4. O Supremo Tribunal Federal iniciou o julgamento do Habeas Corpus n. 134.591⁄SP, de Relatoria do Ministro Marco Aurélio, no qual o Ministro Luís Roberto Barroso, em voto-vista, se manifestou no sentido da possibilidade de se desclassificar a conduta do art. 217-A para a do art. 215-A, ambos do Código Penal. Consignou que o problema real é que na prática como o tipo do art. do 217-A não distingue condutas mais ou menos invasivas, com frequência, como aconteceu aqui, os juízes desclassificavam. Portanto, o meio caminho talvez seja uma solução melhor que um dos dois extremos. Além do que, com todo respeito, acho que um réu primário de bons antecedentes que deu um beijo lascivo numa criança, gravíssimo, não merece oito anos de cadeia, que é uma pena superior a um homicídio.

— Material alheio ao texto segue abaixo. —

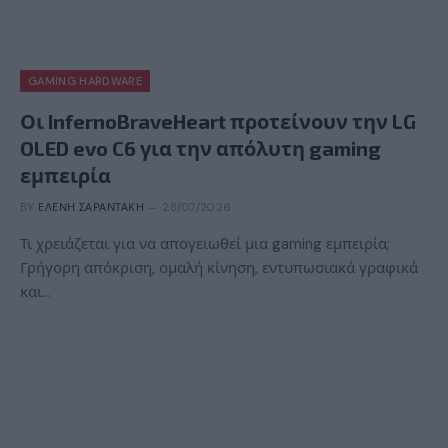
GAMING HARDWARE
Οι InfernoBraveHeart προτείνουν την LG
OLED evo C6 για την απόλυτη gaming
εμπειρία
BY
ΕΛΈΝΗ ΣΑΡΑΝΤΆΚΗ
28/07/2026
Τι χρειάζεται για να απογειωθεί μια gaming εμπειρία;
Γρήγορη απόκριση, ομαλή κίνηση, εντυπωσιακά γραφικά
και…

5. Nesse encadeamento de ideias, ressalvo meu ponto de vista quanto à possibilidade de desclassificação do tipo penal do art. 217-A para o do art. 215-A, ambos do Código Penal, porém mantenho o entendimento de ambas as Turmas do Superior Tribunal de Justiça, no sentido da impossibilidade de desclassificação, quando se tratar de vítima menor de 14 anos, em razão do argumento central de  presunção de violência.

6. Agravo regimental a que se nega provimento.  Ressalva da posição pessoal do Relator.